Minuit.hesse() doesn't compute parameter errors (and there is no warning)

GoogleCodeExporter commented 9 years ago

What steps will reproduce the problem?
1. Run the attached script bb_minuit.py (requires bb_utils.py, which is also 
attached)
2. You can also run bb_scipy.py if you like (also requires bb_utils.py), which 
gives correct results.

The correct errors that hesse() should produce are
bb_utils.BoxBOD.perr = np.array([1.2354515176e+01, 1.0455993237e-01])

The output I get is attached as bb_minuit_output.txt

What version of the product are you using? On what operating system?
pyminuit 1.2.0 linked against SEAL-Minuit 1.7.9 with python 2.7 on Mac OS X 
10.7 Lion

As I already suggested in ticket #30, it would be nice if some unit tests for 
hesse() and minos()
were included in pyminuit.
At the moment I don't know if I am using bad parameters for hesse() or if my 
version of pyminuit is broken.

Original issue reported on code.google.com by Deil.Chr...@googlemail.com on 29 Aug 2011 at 11:18

Attachments:

GoogleCodeExporter commented 9 years ago

This is a question about the behavior of Minuit, not the PyMinuit wrapper, but 
I'll say as much as I know about it.

The MIGRAD subroutine usually finds the minimum and the error matrix in one go; 
the HESSE subroutine is only provided so that you can be certain.  The normal 
operation is for functions to just use the MIGRAD subroutine, but I encountered 
a case in my thesis where MIGRAD converged on a minimum but not an error 
matrix--- hence, I always call HESSE afterward and recommend it.

As for the uncertainties it returns, Minuit gives

>>> m.errors
{'b1': 0.7732838788874276, 'b2': 0.00689659943153219}

by MIGRAD/HESSE and

>>> m.merrors
{('b1', -1.0): -0.7709548489058111, ('b1', 1.0): 0.7757043918606901, ('b2', 
1.0): 0.006947923990092301, ('b2', -1.0): -0.006845982275713673}

by MINOS.  These are different algorithms (MIGRAD/HESSE is a numerical second 
derivative, MINOS crawls up the chi2 function, looking for an intercept), which 
gives some confidence that they're right.

I additionally checked it by hand/eye, by plotting the chi2 function near its 
minimum plus-and-minus one sigma as calculated by Minuit:

>>> from cassius import *     # http://code.google.com/p/cassius/
>>> view(Curve(lambda x: chi2(x, 0.547), xmin=213.8-0.773, xmax=213.8+0.773))
>>> view(Curve(lambda x: chi2(213.8, x), xmin=0.547-0.0069, xmax=0.547+0.0069))

and indeed the chi2 function increases by about one unit over this distance 
scale in b1 and b2.  The much larger values, 12.35451518 and 0.10455993 (from 
NIST?) can't be right for this function and dataset.

> As I already suggested in ticket #30, it would be nice if some unit tests for 
hesse() and minos()
were included in pyminuit.

That would be nice, though PyMinuit is a small project and is rarely updated.  
(It is a generalization of something I found useful in my thesis five years 
ago, a wrapper around a package that hasn't substantially changed since the 
1970's.  Also, it's a version of Minuit that hasn't been updated since 2006.)

If you're interested in writing a set of unit tests, I can give you developer 
permissions.  (I just asked Rob Franke if he'd like to commit his Python3 port, 
and that's something that could be good to test.)

Best,
-- Jim

Original comment by jpivar...@gmail.com on 30 Aug 2011 at 2:47

GoogleCodeExporter commented 9 years ago

Jim, 

thanks for your quick reply and comments.
I am debugging this at the moment and realized that I do get the correct errors 
from NIST if I set:
m.up = 2 ** 8

I.e.
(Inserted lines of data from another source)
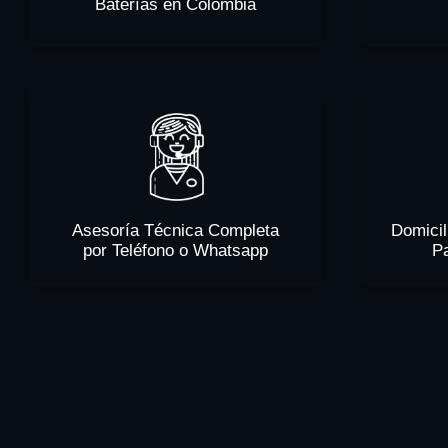
Baterías en Colombia
Asesoría Técnica Completa
Domicil
por Teléfono o Whatsapp
P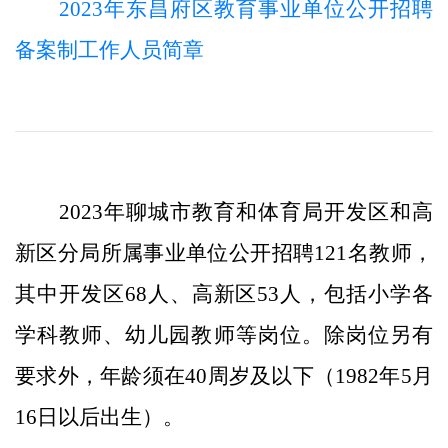
2023年东昌府区教育事业单位公开招聘
备案制工作人员简章
2023年聊城市教育和体育局开发区和高
新区分局所属事业单位公开招聘121名教师，
其中开发区68人、高新区53人，包括小学各
学科教师、幼儿园教师等岗位。除岗位另有
要求外，年龄须在40周岁及以下（1982年5月
16日以后出生）。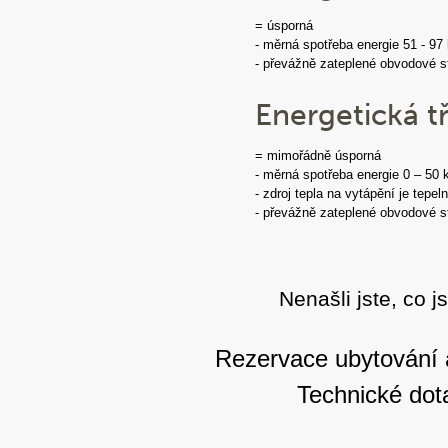
= úsporná
- měrná spotřeba energie 51 - 9
- převážně zateplené obvodové stě
Energetická t
= mimořádně úsporná
- měrná spotřeba energie 0 – 50
- zdroj tepla na vytápění je tep
- převážně zateplené obvodové stě
Nenašli jste, co j
Rezervace ubytování 
Technické dot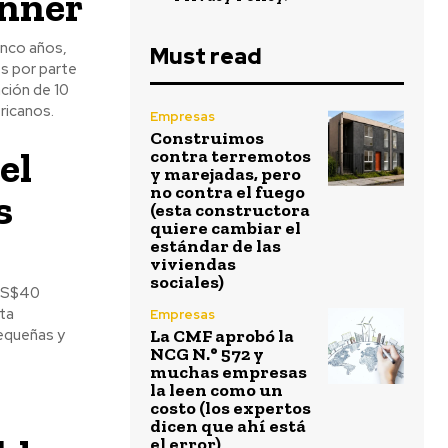
anner
inco años,
Must read
s por parte
ación de 10
ricanos.
Empresas
Construimos
el
contra terremotos
y marejadas, pero
no contra el fuego
s
(esta constructora
quiere cambiar el
estándar de las
viviendas
sociales)
 US$40
ta
Empresas
pequeñas y
La CMF aprobó la
NCG N.° 572 y
muchas empresas
la leen como un
costo (los expertos
dicen que ahí está
el error)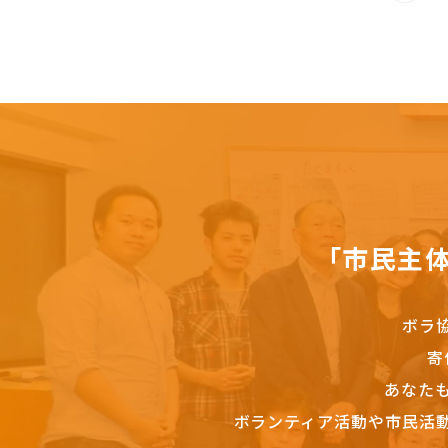
「市民主
ボラ
寄
あなた
ボランティア活動や市民活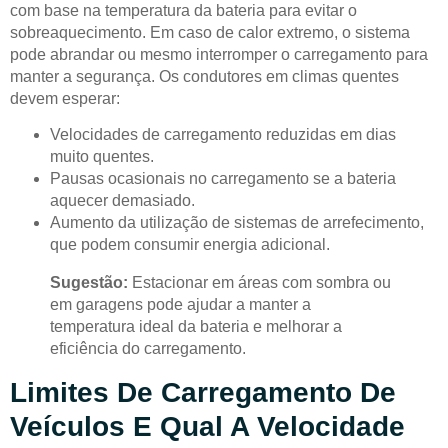
com base na temperatura da bateria para evitar o
sobreaquecimento. Em caso de calor extremo, o sistema
pode abrandar ou mesmo interromper o carregamento para
manter a segurança. Os condutores em climas quentes
devem esperar:
Velocidades de carregamento reduzidas em dias
muito quentes.
Pausas ocasionais no carregamento se a bateria
aquecer demasiado.
Aumento da utilização de sistemas de arrefecimento,
que podem consumir energia adicional.
Sugestão:
Estacionar em áreas com sombra ou
em garagens pode ajudar a manter a
temperatura ideal da bateria e melhorar a
eficiência do carregamento.
Limites De Carregamento De
Veículos E Qual A Velocidade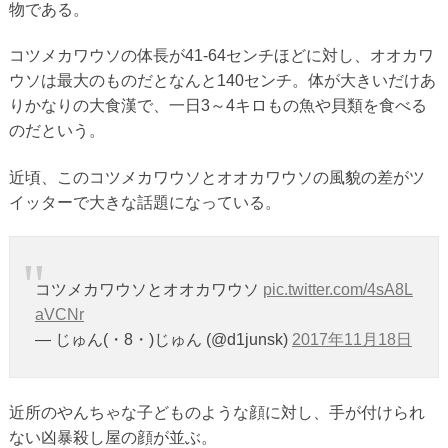
物である。
コツメカワウソの体長が41-64センチほどに対し、オオカワ
ウソは最大のものだとなんと140センチ。体が大きいだけあ
りかなりの大食漢で、一日3～4キロもの魚や貝類を食べる
のだという。
近頃、このコツメカワウソとオオカワウソの風貌の差がツ
イッターで大きな話題になっている。
コツメカワウソとオオカワウソ
pic.twitter.com/4sA8L
aVCNr
— じゅん(・8・)じゅん (@d1junsk)
2017年11月18日
近所のやんちゃな子どものような顔に対し、手が付けられ
ない凶暴殺し屋の顔が並ぶ。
I am simply missing a factor in the definition of my chi2 function, 
although I haven't figured out yet what is missing yet.
Please let me know if you have an idea (I have 6 data points and 2 parameters, 
do I have to divide by the number of degrees of freedom somewhere?)

--------------

If you give me permissions I'd be happy to add the hesse(), minos() etc. 
examples from the GettingStarted wiki page as unit tests.
Given that MINUIT is so old and production-tested I think it's basically enough 
to hit every method in the pyminuit wrapper once just so that the user can 
easily be sure his installation is working.
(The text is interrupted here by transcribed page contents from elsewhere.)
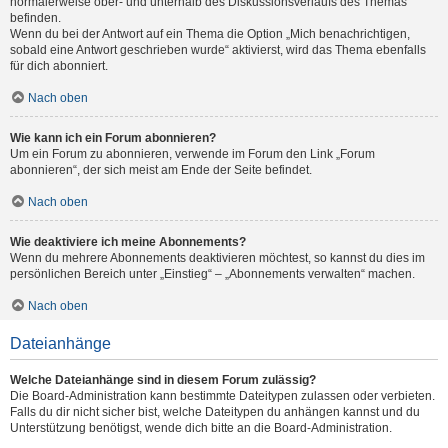
normalerweise ober- und unterhalb des Diskussionsverlaufs des Themas
befinden.
Wenn du bei der Antwort auf ein Thema die Option „Mich benachrichtigen,
sobald eine Antwort geschrieben wurde“ aktivierst, wird das Thema ebenfalls
für dich abonniert.
Nach oben
Wie kann ich ein Forum abonnieren?
Um ein Forum zu abonnieren, verwende im Forum den Link „Forum
abonnieren“, der sich meist am Ende der Seite befindet.
Nach oben
Wie deaktiviere ich meine Abonnements?
Wenn du mehrere Abonnements deaktivieren möchtest, so kannst du dies im
persönlichen Bereich unter „Einstieg“ – „Abonnements verwalten“ machen.
Nach oben
Dateianhänge
Welche Dateianhänge sind in diesem Forum zulässig?
Die Board-Administration kann bestimmte Dateitypen zulassen oder verbieten.
Falls du dir nicht sicher bist, welche Dateitypen du anhängen kannst und du
Unterstützung benötigst, wende dich bitte an die Board-Administration.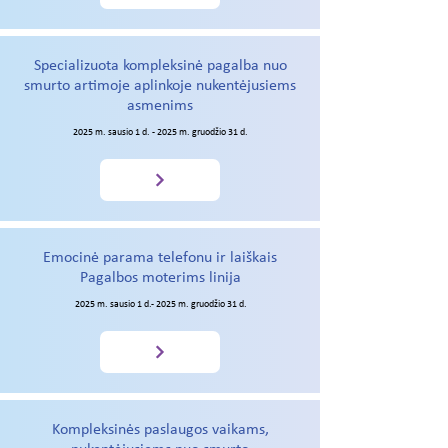
Specializuota kompleksinė pagalba nuo
smurto artimoje aplinkoje nukentėjusiems
asmenims
2025 m. sausio 1 d. - 2025 m. gruodžio 31 d.
Emocinė parama telefonu ir laiškais
Pagalbos moterims linija
2025 m. sausio 1 d.- 2025 m. gruodžio 31 d.
Kompleksinės paslaugos vaikams,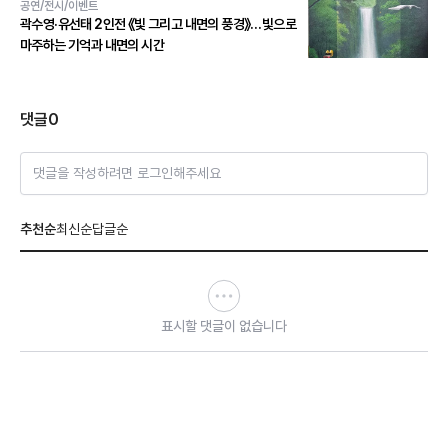
공연/전시/이벤트
곽수영·유선태 2인전 《빛 그리고 내면의 풍경》…빛으로
마주하는 기억과 내면의 시간
댓글
0
댓글을 작성하려면 로그인해주세요
추천순
최신순
답글순
표시할 댓글이 없습니다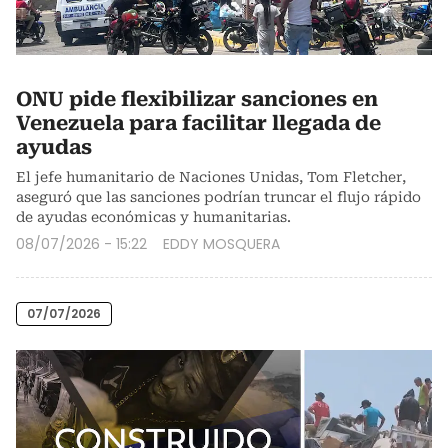
ONU pide flexibilizar sanciones en
Venezuela para facilitar llegada de
ayudas
El jefe humanitario de Naciones Unidas, Tom Fletcher,
aseguró que las sanciones podrían truncar el flujo rápido
de ayudas económicas y humanitarias.
08/07/2026 - 15:22
EDDY MOSQUERA
07/07/2026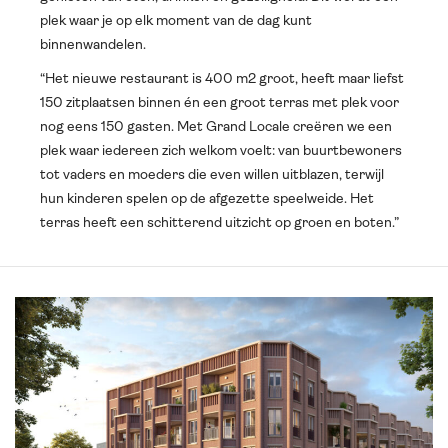
plek waar je op elk moment van de dag kunt
binnenwandelen.
“Het nieuwe restaurant is 400 m2 groot, heeft maar liefst
150 zitplaatsen binnen én een groot terras met plek voor
nog eens 150 gasten. Met Grand Locale creëren we een
plek waar iedereen zich welkom voelt: van buurtbewoners
tot vaders en moeders die even willen uitblazen, terwijl
hun kinderen spelen op de afgezette speelweide. Het
terras heeft een schitterend uitzicht op groen en boten.”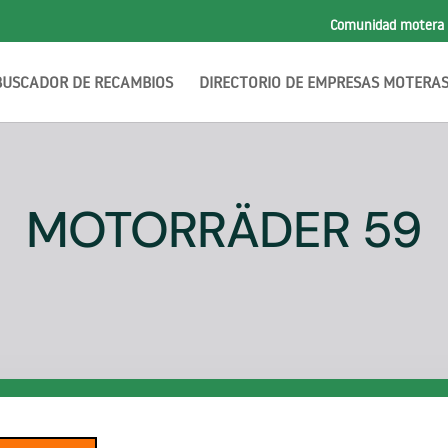
Comunidad motera
BUSCADOR DE RECAMBIOS
DIRECTORIO DE EMPRESAS MOTERA
MOTORRÄDER 59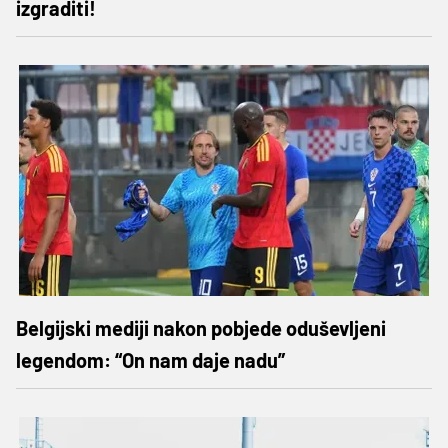
izgraditi!
Belgijski mediji nakon pobjede oduševljeni
legendom: “On nam daje nadu”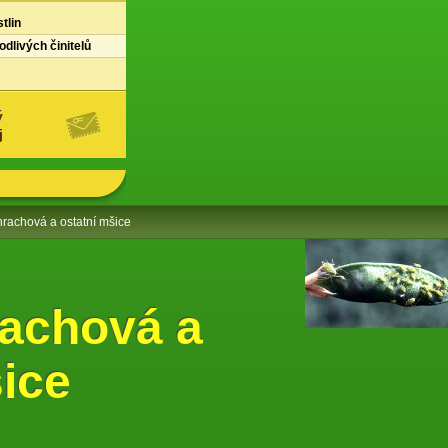
tlin
dlivých činitelů
ý
j
hrachová a ostatní mšice
rachová a
šice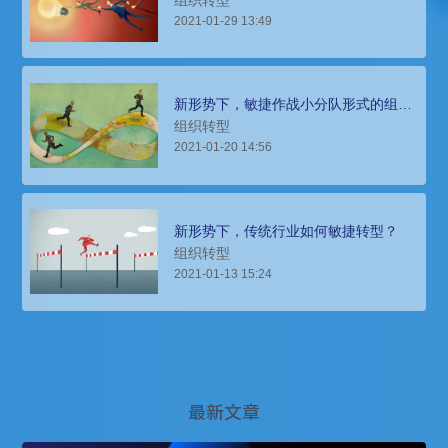
组织转型
2021-01-29 13:49
新形势下，敏捷作战小分队形式的组织
实践（上）
组织转型
2021-01-20 14:56
新形势下，传统行业如何敏捷转型？
组织转型
2021-01-13 15:24
最新文章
One thing I don't know how to do is add a minuit.test() method directly, since 
there is no python wrapper, just a C wrapper, right?

Christoph

Original comment by Deil.Chr...@googlemail.com on 30 Aug 2011 at 3:04

GoogleCodeExporter commented 9 years ago

> I.e. I am simply missing a factor in the definition of my chi2 function, 
although I haven't figured out yet what is missing yet.
Please let me know if you have an idea (I have 6 data points and 2 parameters, 
do I have to divide by the number of degrees of freedom somewhere?)
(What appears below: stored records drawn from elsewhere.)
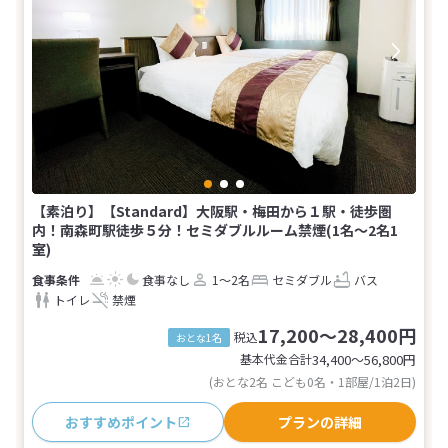
【素泊り】【Standard】大阪駅・梅田から１駅・徒歩圏
内！南森町駅徒歩５分！セミダブルルーム禁煙(1名～2名1
室)
食事なし
1～2名
セミダブル
バス
トイレ
禁煙
17,200～28,400円
税込
おとな1名
基本代金合計
34,400〜56,800
円
(おとな2名 こども0名・1部屋/1泊2日)
おすすめポイント
プランの詳細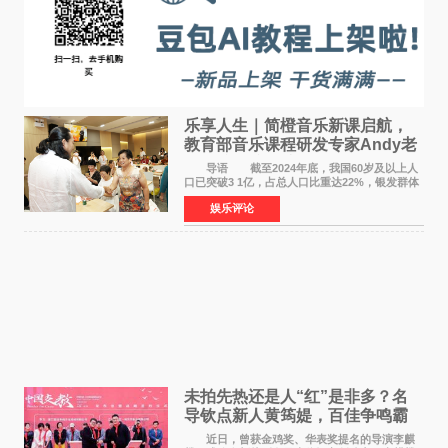
乐享人生｜简橙音乐新课启航，
教育部音乐课程研发专家Andy老
师重磅入驻领航银龄琴声
导语 截至2024年底，我国60岁及以上人
口已突破3 1亿，占总人口比重达22%，银发群体
的精神文化需求日益凸显。2024年1月，国务院办
娱乐评论
公厅印发《关于发展银发经济增进老年人福祉的
意见》——这是
未拍先热还是人“红”是非多？名
导钦点新人黄筠媞，百佳争鸣霸
气回应
近日，曾获金鸡奖、华表奖提名的导演李麒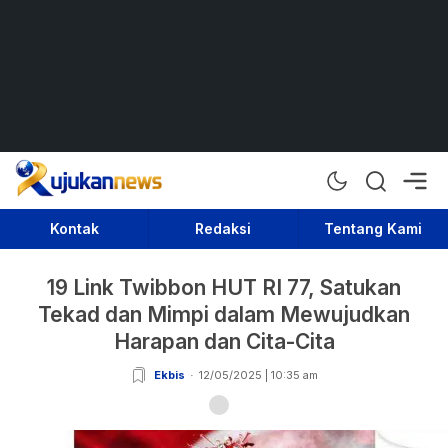
Rujukan News
Satu Rujukan Sejuta Informasi
Kontak
Redaksi
Tentang Kami
19 Link Twibbon HUT RI 77, Satukan
Tekad dan Mimpi dalam Mewujudkan
Harapan dan Cita-Cita
Ekbis
12/05/2025 | 10:35 am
A normal chi^2 definition goes like this:

chi^2 = sum_i (x_i - f(x_i))**2 / err_x_i**2

and your function doesn't have explicit err_x_i's (so they're implicitly 1.0).  
The number of degrees of freedom (6-2 = 4 in this case) is only needed for 
calculating the chi^2 probability (1 - incomplete_gamma(ndf/2, chi2/2)).

> One thing I don't know how to do is add a minuit.test() method directly, 
since there is no python wrapper, just a C wrapper, right?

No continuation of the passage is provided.